XAMPP 7.0.4 PHP 7 LDAPS Connection can't bind LDAP works fine

0
votes

My connection to our Domain Controllers via LDAP is fine however when I try to connect via LDAPS it fails to bind. I've added the c:\OpenLDAP\sysconf\ldap.conf path and file and tried adding this "TLS_REQCERT never" to that file as several sites have suggested but no luck.

The code I'm using is the same as below modified for my environment

<?php
    $con = @ldap_connect('ldaps://the.ldap.server', 636);
    ldap_set_option($con, LDAP_OPT_PROTOCOL_VERSION, 3);
    ldap_set_option($con, LDAP_OPT_REFERRALS, 0);
    var_dump(@ldap_bind($con, '[email protected]', 'password'));
?>

Just wondering if anyone else has come up against this issue and found a way around it at all?

1
ldapxampp
Does the LDAP-Server have a self-signed certificate? Then you'll need to add that to the certificate-chain. It's easier than getting TLS_REQCERT up and running I found :( - heiglandreas
It has a PKI certificate I believe not sure how I'd get the cert into the chain though? - Wes Wakeman
Right I've got the cert from the server in question I've added the line to point ldap at the cert i've even installed the cert but it still isn't working?

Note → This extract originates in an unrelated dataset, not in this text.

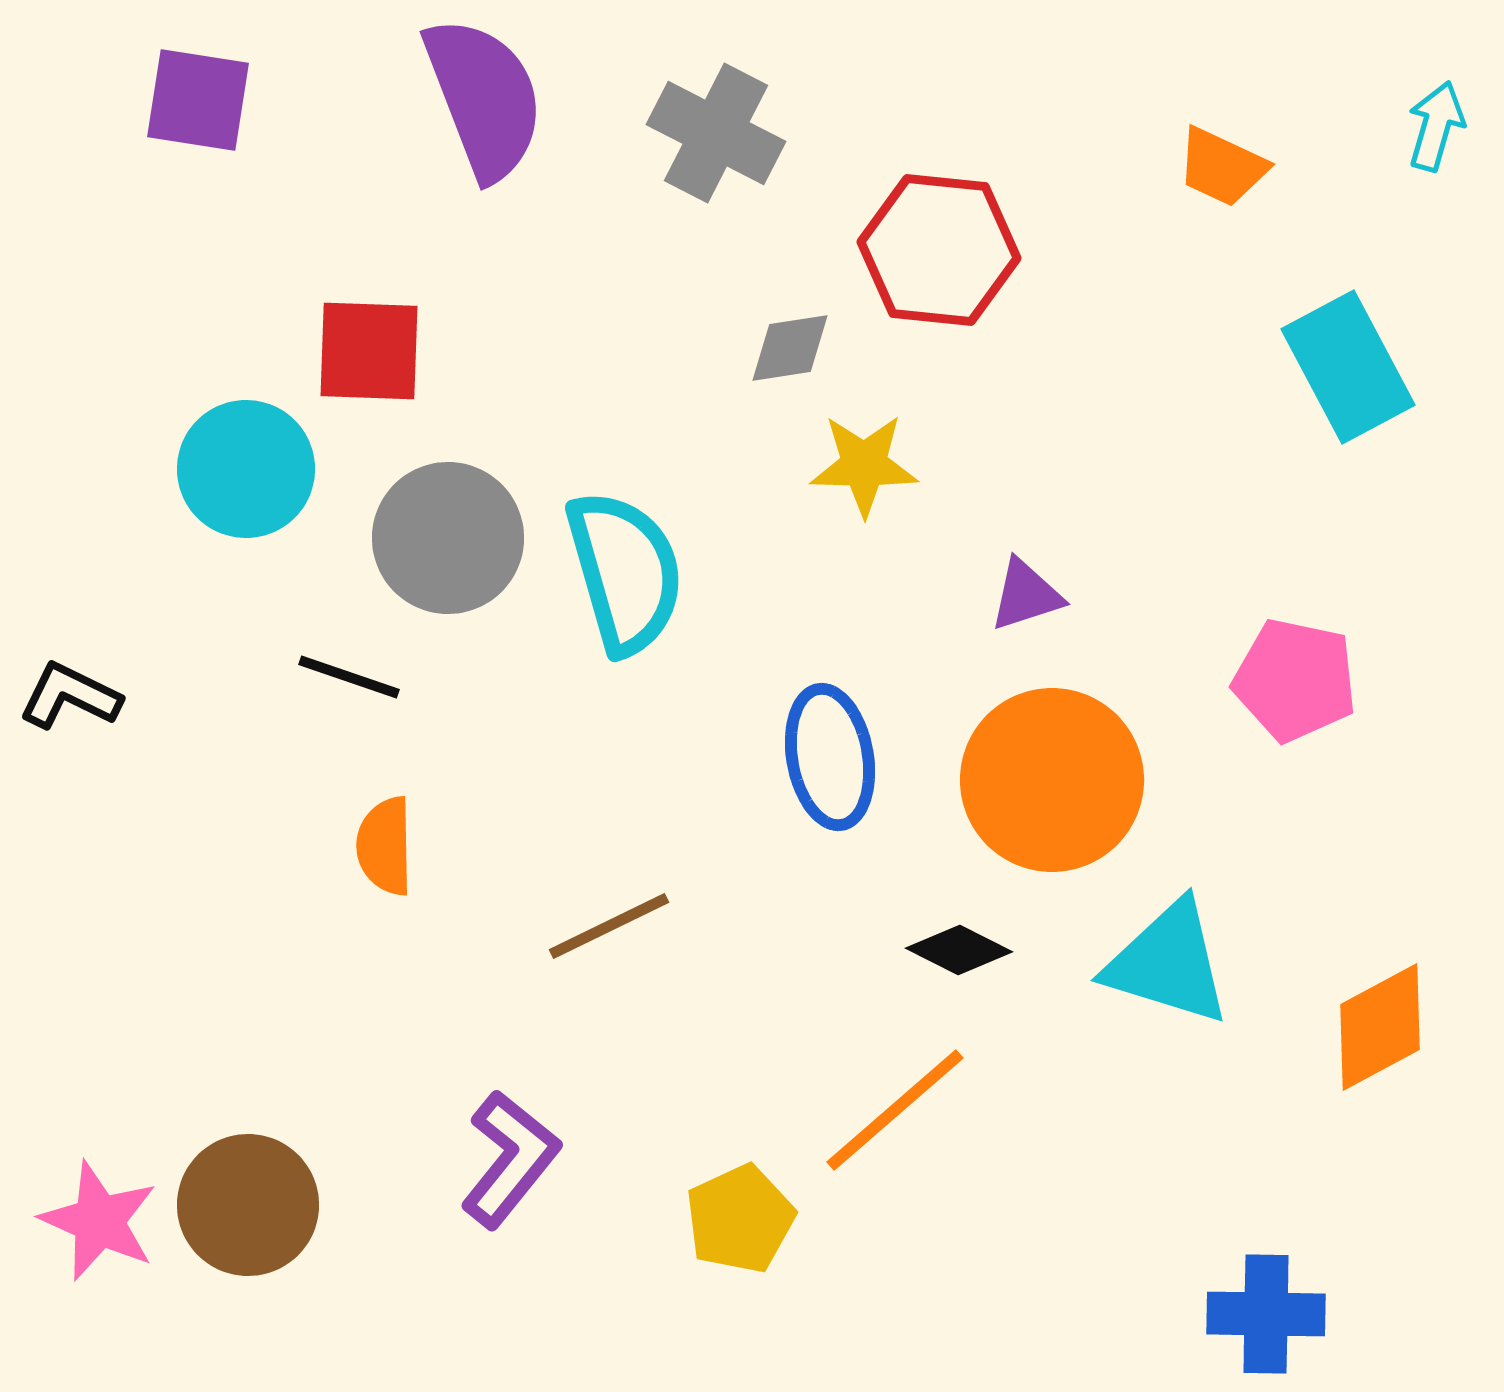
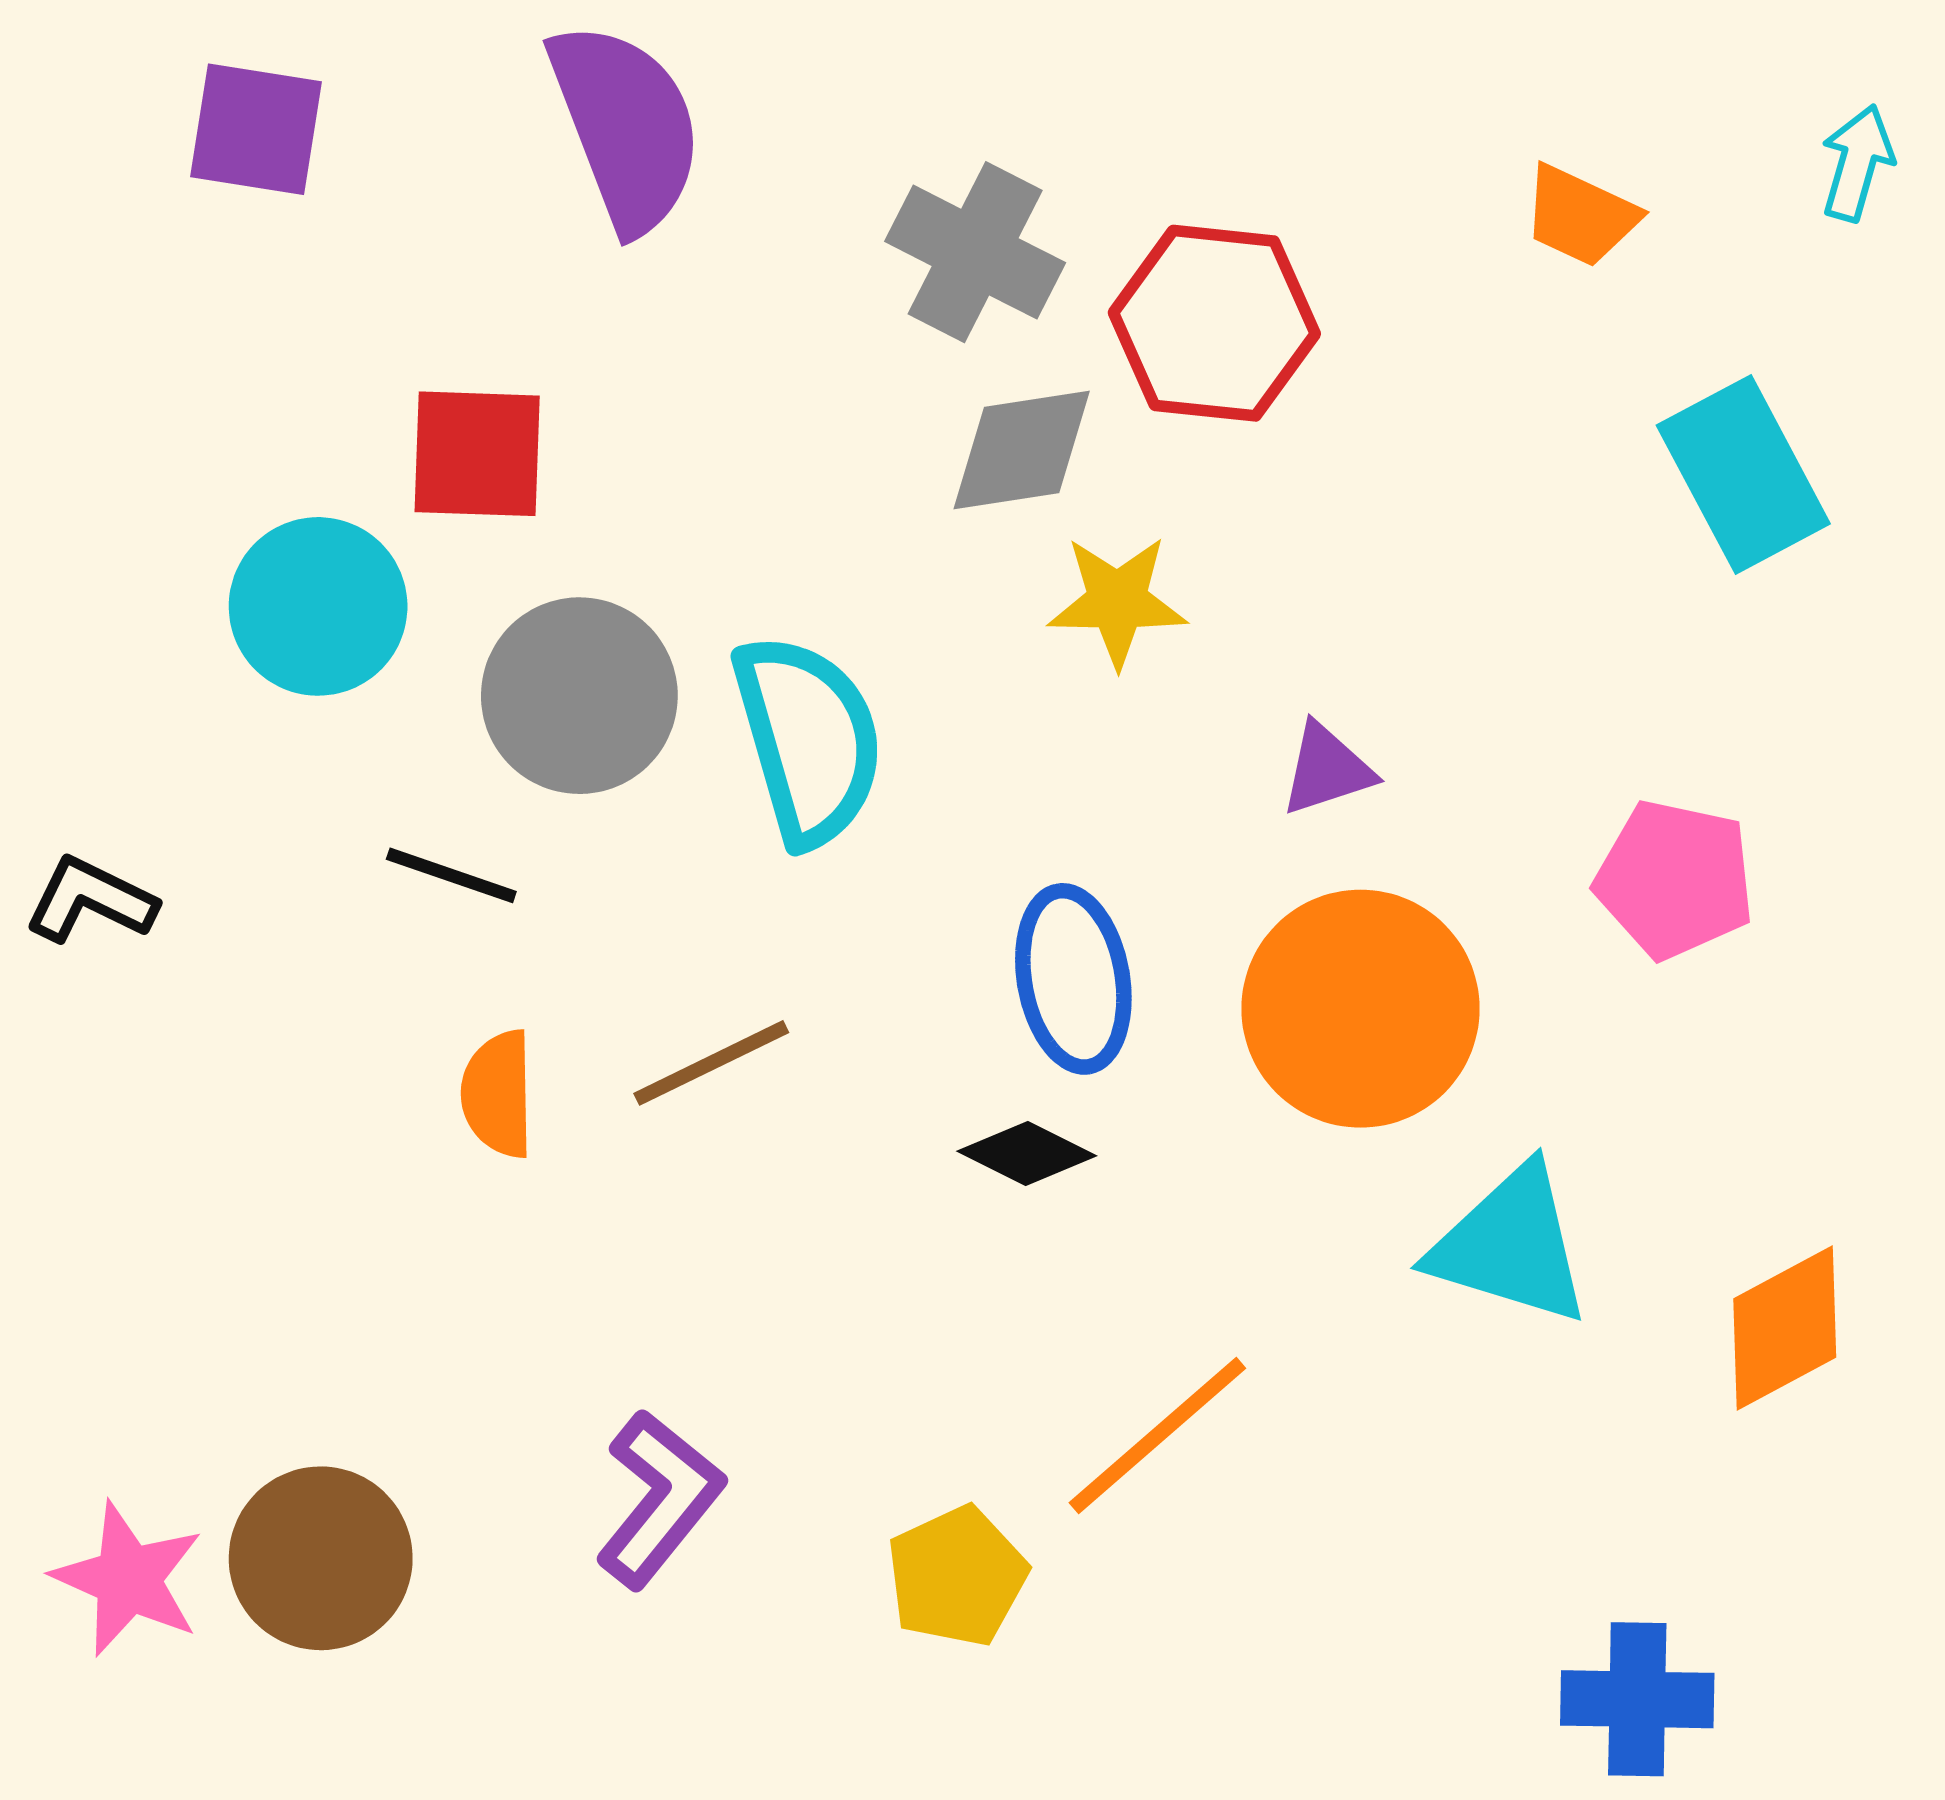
gray cross: (716, 133) -> (975, 252), moved
gray diamond: (790, 348) -> (1022, 450), size x1.4
brown line: (609, 926) -> (711, 1063), moved
black diamond: (959, 950) -> (1027, 1153), moved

Very odd. - Wes Wakeman
As it's a windows installation as far as I see it it's a bit tedious. Have you searched for "AD ldaps php"? - heiglandreas
I have but without any luck - Wes Wakeman

1 Answers

0
votes

Got the cert from the DC,

I created a c:\openldap\sysconf folder, added the following ldap.conf file:

#--begin--

# Instruct client to NOT request a server's cert.
TLS_REQCERT never

# Define location of CA Cert
TLS_CACERT c:\openldap\sysconf\trusted cert.pem
TLS_CACERTDIR c:\openldap\sysconf\

#--end--

put the trusted cert in the location I listed in the file and restarted XAMPP and it was happy.